CS Colloquium speakers

Speaker: Jialin Ding, Amazon Web Services

Date: Monday, February 26

Time: 12:30pm EST

Location: CS 105

Host: Wyatt Lloyd

Event page: https://www.cs.princeton.edu/events/26578

Title: Instance-Optimization: Rethinking Database Design for the Next 1000X

Abstract: Modern database systems aim to support a large class of different use cases while simultaneously achieving high performance. However, as a result of their generality, databases often achieve adequate performance for the average use case but do not achieve the best performance for any individual use case.

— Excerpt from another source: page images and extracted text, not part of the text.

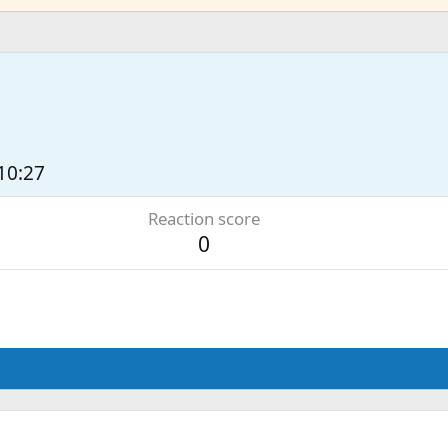
 10:27
Reaction score
0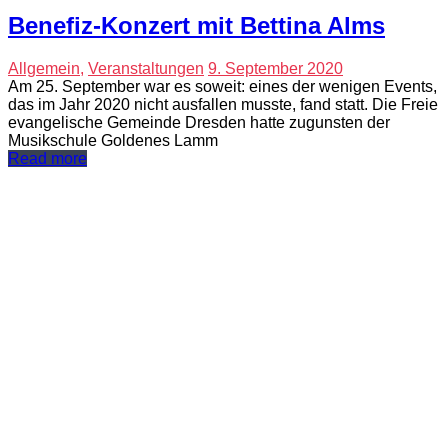
Benefiz-Konzert mit Bettina Alms
Allgemein
,
Veranstaltungen
9. September 2020
Am 25. September war es soweit: eines der wenigen Events,
das im Jahr 2020 nicht ausfallen musste, fand statt. Die Freie
evangelische Gemeinde Dresden hatte zugunsten der
Musikschule Goldenes Lamm
Read more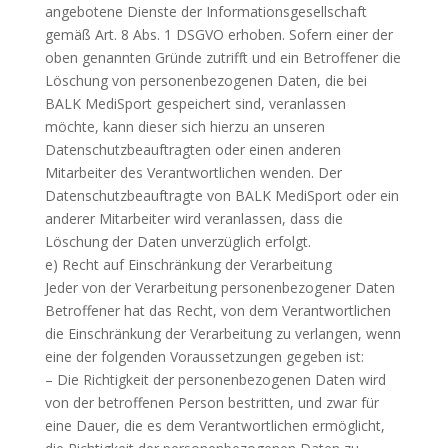
angebotene Dienste der Informationsgesellschaft
gemäß Art. 8 Abs. 1 DSGVO erhoben. Sofern einer der
oben genannten Gründe zutrifft und ein Betroffener die
Löschung von personenbezogenen Daten, die bei
BALK MediSport gespeichert sind, veranlassen
möchte, kann dieser sich hierzu an unseren
Datenschutzbeauftragten oder einen anderen
Mitarbeiter des Verantwortlichen wenden. Der
Datenschutzbeauftragte von BALK MediSport oder ein
anderer Mitarbeiter wird veranlassen, dass die
Löschung der Daten unverzüglich erfolgt.
e) Recht auf Einschränkung der Verarbeitung
Jeder von der Verarbeitung personenbezogener Daten
Betroffener hat das Recht, von dem Verantwortlichen
die Einschränkung der Verarbeitung zu verlangen, wenn
eine der folgenden Voraussetzungen gegeben ist:
– Die Richtigkeit der personenbezogenen Daten wird
von der betroffenen Person bestritten, und zwar für
eine Dauer, die es dem Verantwortlichen ermöglicht,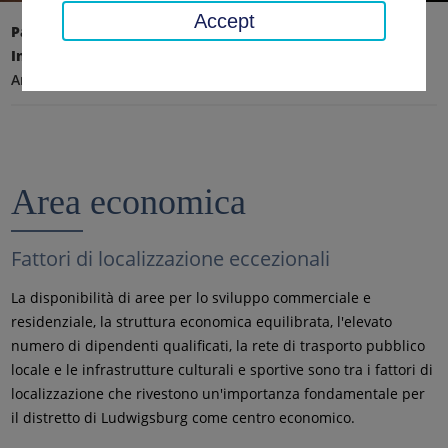
Accept
Pagina iniziale
Ufficio distrettuale, distretto
Informazioni sul distretto
Profilo economico
Area economica
Area economica
Fattori di localizzazione eccezionali
La disponibilità di aree per lo sviluppo commerciale e
residenziale, la struttura economica equilibrata, l'elevato
numero di dipendenti qualificati, la rete di trasporto pubblico
locale e le infrastrutture culturali e sportive sono tra i fattori di
localizzazione che rivestono un'importanza fondamentale per
il distretto di Ludwigsburg come centro economico.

In this talk, I will describe my work on designing databases that use machine learning and optimization techniques to automatically achieve performance much closer to the optimal for each individual use case. In particular, I will present my work on instance-optimized database storage layouts, in which the co-design of data structures and optimization policies improves query performance in analytic databases by orders of magnitude. I will highlight how these instance-optimized data layouts address various challenges posed by real-world database workloads and how I implemented and deployed them in production within Amazon Redshift, a widely-used commercial database system.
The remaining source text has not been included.